Enjoy a Sneak Peek at my Upcoming Dark Fantasy: Prodigals
This year I'm determined to release Dark Roads, Book Six: Prodigals, which has proven to be an enormous challenge thanks to the grand schemes of a much younger, much more optimistic version of me and her attempt at creating her own personal Battle of the Five Armies. While this dark fantasy still has a great deal of rewrites ahead of it, not to mention editing, I thought I'd give Dark Roads fans a little sneak peek at what's to come. And so, I give you Prodigals: Prologue.
The morning broke, thick with a frozen fog. Gray drizzle fell along the silent streets and between stoic buildings; it made the world a haze of dim shapes and shadows. In their ambiguity, they took on a waiting sentience, becoming watchers in the stillness of pre-dawn, motionless and anticipatory.
The man bound to the tall wooden post in the center of the town square shifted uneasily. The hairs along his arm prickled to attention, stiffening as a scale of goosebumps raced over his skin. Lashed to the post by rope around his chest and shoulders, his body seemed to be one big, stiff, tender bruise. His arms interlaced with the prisoner behind him, tied up on the opposite side of the post. They'd both been beaten before they were tied up, and this morning the man could only open one eye as the sound of lonely footsteps scuffed along the pebbly street, somewhere in the mist around them.
Bowen didn't need to see what approached them, though. Only one creature had footsteps like those. Only one man's spurs clicked with the dry sound of insectile claws. Only one man would be out in those mists, strolling through them with casual disregard, passing by on his way to a dark, vicious errand.
The Nostran bandits had woken to the sound of those spurs before. Bowen had learned to recognize the empty cold that fell when those heavy boots came through the town.
He glared through the mist, icy hatred swelling in him, knowing without seeing that the demon smiled back.
After a few moments, the sound of those lonely bootheels moved on, gliding past the dais. They faded down the road, becoming fainter and fainter in the mists.
The man with the scorpion spurs came strolling out of the gray morning fog.
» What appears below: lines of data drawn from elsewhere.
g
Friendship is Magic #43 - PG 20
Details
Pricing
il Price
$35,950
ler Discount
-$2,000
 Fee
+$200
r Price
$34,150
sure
He wore his black hat tipped low over his eyes, hiding the sight of a heavy scar along his face. Two men stood guard at the tavern door, and as the man appeared they could see only the small white gleam of his smile, a closed and private expression. The smile of a man remembering some old joke.
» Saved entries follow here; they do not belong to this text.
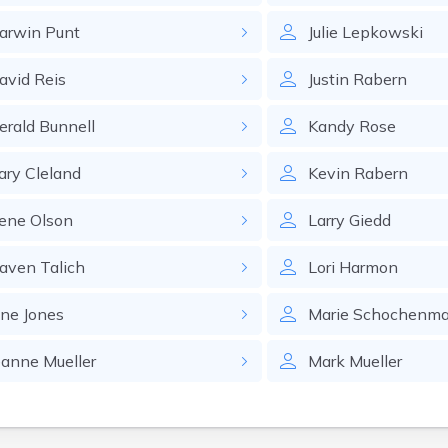
arwin
Punt
Julie
Lepkowski
avid
Reis
Justin
Rabern
erald
Bunnell
Kandy
Rose
ary
Cleland
Kevin
Rabern
ene
Olson
Larry
Giedd
aven
Talich
Lori
Harmon
one
Jones
Marie
Schochenma
eanne
Mueller
Mark
Mueller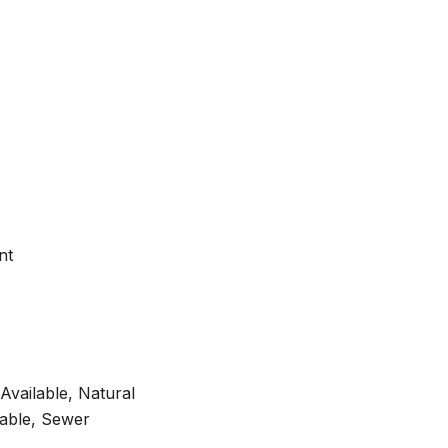
nt
 Available, Natural
lable, Sewer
He strode up the stairs to the building. He gave no sign of acknowledgment to either guard, and they made no move to speak with him or bar his way. The man walked right past them through the batwing doors and into the tavern's dining room.
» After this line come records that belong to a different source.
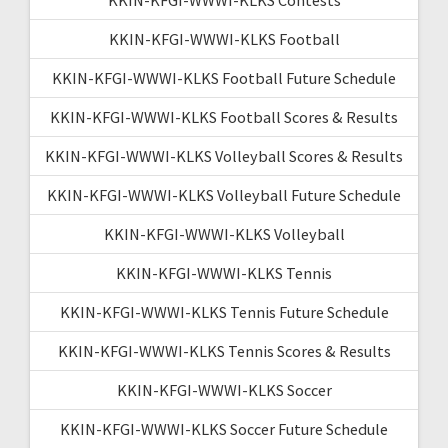
KKIN-KFGI-WWWI-KLKS Football
KKIN-KFGI-WWWI-KLKS Football Future Schedule
KKIN-KFGI-WWWI-KLKS Football Scores & Results
KKIN-KFGI-WWWI-KLKS Volleyball Scores & Results
KKIN-KFGI-WWWI-KLKS Volleyball Future Schedule
KKIN-KFGI-WWWI-KLKS Volleyball
KKIN-KFGI-WWWI-KLKS Tennis
KKIN-KFGI-WWWI-KLKS Tennis Future Schedule
KKIN-KFGI-WWWI-KLKS Tennis Scores & Results
KKIN-KFGI-WWWI-KLKS Soccer
KKIN-KFGI-WWWI-KLKS Soccer Future Schedule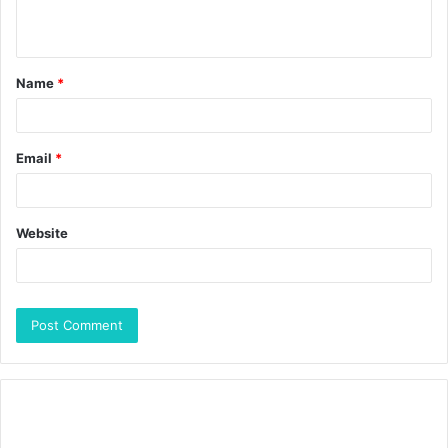
Name
*
Email
*
Website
Few souls stirred in the pub this early. Those who were awake stopped what they were doing the moment the man came in. They watched him—one large man and two women—with the eyes of prey animals catching wind of a fox.
He grinned at them and tipped his hat at the older of the two women. He crossed the main room to the stairs, but instead of ascending he slipped through a small door underneath them. Beyond this waited a second flight of stairs, leading down into cold darkness.
Down, down he went. One more guard stood at the bottom, a man who had been nodding off when the tock of those cold boot heels snapped him to attention. The man with the scorpion spurs walked past, saying nothing.
At the end of a narrow hall stood a wooden door. A padlock held it shut. It did not matter to the stranger, not at all: with a silent glimmer of interest, he peered through the small hatch set in the wood, gazing into the room beyond. With hardly a thought, he was on the other side of that door, alone with the cell's single occupant.
Frightened green eyes flashed up at him. The young woman, chained by her wrists to the wall, drew her legs up beneath her and shrunk back against the hard stone. Her gorgeous red hair had been shorn close to her head. Her clothing had been taken from her and replaced with a crude white smock, now dirty and stained with blood, to cover her slim nakedness. She tried to hide her dirty face, turning it away from him as he approached.
Dark, ragged marks covered her skinny legs. He had left those marks. More colored her arms, the slender arc of her neck, her smooth belly. He had left them all.
She shook. Oh, how she shook at the sight of him. Like a little white rabbit in a trap. He ran his tongue over his teeth, and took a step closer.
The girl flinched, grinding her teeth down on a soft, terrible whimper. It made him laugh.
The man hunkered down before his prisoner. Reaching out one hand, he caressed her cheek. Her trembling intensified. He took her by the chin, forcing her to look him in the eyes.
"Hey, there, little Lexi," Reaper purred. "Did ya miss me?"